Le contexte reflète un moment charnière pour le secteur. Les plateformes et les entreprises du jeu vidéo partout dans le monde font face à une surveillance croissante des gouvernements et des régulateurs quant à leur gestion des contenus nuisibles, y compris les contenus mettant en danger les enfants, et la pression s'est accentuée pour une détection et un retrait plus rapides et plus cohérents. La modération assistée par IA est devenue une réponse courante au volume considérable de contenus, même si les débats se poursuivent sur la précision, la responsabilité et la place du jugement humain.

Après trois mois de planification, Choi a commencé à développer DragonEyes en février et l'a présenté six mois plus tard, le 25 août, lors d'un séminaire à l'Assemblée nationale. Le choix du lieu illustre l'endroit où se déroule désormais une grande partie des discussions sur la sécurité en ligne : auprès des parlementaires, alors que des pays comme la Corée du Sud réflchissent à renforcer les obligations des plateformes en matière de protection des mineurs.
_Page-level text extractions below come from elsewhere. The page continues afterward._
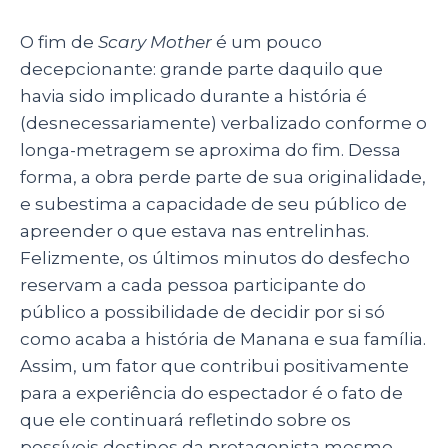
O fim de
Scary Mother
é um pouco
decepcionante: grande parte daquilo que
havia sido implicado durante a história é
(desnecessariamente) verbalizado conforme o
longa-metragem se aproxima do fim. Dessa
forma, a obra perde parte de sua originalidade,
e subestima a capacidade de seu público de
apreender o que estava nas entrelinhas.
Felizmente, os últimos minutos do desfecho
reservam a cada pessoa participante do
público a possibilidade de decidir por si só
como acaba a história de Manana e sua família.
Assim, um fator que contribui positivamente
para a experiência do espectador é o fato de
que ele continuará refletindo sobre os
possíveis destinos da protagonista mesmo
DragonEyes utilise l'IA pour rechercher et analyser les contenus potentiellement nuisibles, mais la décision finale revient à un examinateur humain. Cette conception avec supervision humaine s'inscrit dans un principe largement partagé en matière de modération de contenus : les systèmes automatisés signalent les violations potentielles à grande échelle, tandis que des humains tranchent sur les cas ambigus. Choi, qui a étudié le droit plutôt que l'ingénierie, a indiqué que cette structure reflète sa vision de la technologie.

« Le droit, la société et la technologie doivent, en définitive, tous placer l'humain au centre », a-t-il déclaré. « Le but de DragonEyes est, au final, de protéger les personnes et d'améliorer leur vie. »

Ce rôle humain a conduit Choi à envisager de transformer la modération de contenus en emplois pour les personnes en situation de handicap et les personnes âgées. Cela ne figurait pas dans son plan initial. Dans les premières étapes, il se demandait qui pourrait effectuer ces revues et comment ce travail pourrait être financé.

Des échanges avec Kwon Chan, ancien collègue de Microsoft et ancien vice-président de ChorogUsan for Children, l'avaient également sensibilisé au manque d'emplois stables et accessibles pour les personnes en situation de handicap. L'emploi des personnes handicapées reste un défi persistant en Corée du Sud, où le taux d'emploi des personnes handicapées a longtemps été inférieur à celui de la population active générale.

Choi se garde bien d'habiller l'idée de grands discours.

« L'« humanisme numérique », ça me paraît un peu trop grandiloquent », a-t-il confié. « Je vois plutôt l'IA comme un ami fiable — quelque chose qui nous aide dans ce qui est inconfortable ou fastidieux à faire seul. »

Son espoir pour DragonEyes est tout aussi simple.

« DragonEyes peut devenir un emploi précieux pour quelqu'un et, pour un autre, un moyen de se connecter au monde », a-t-il déclaré.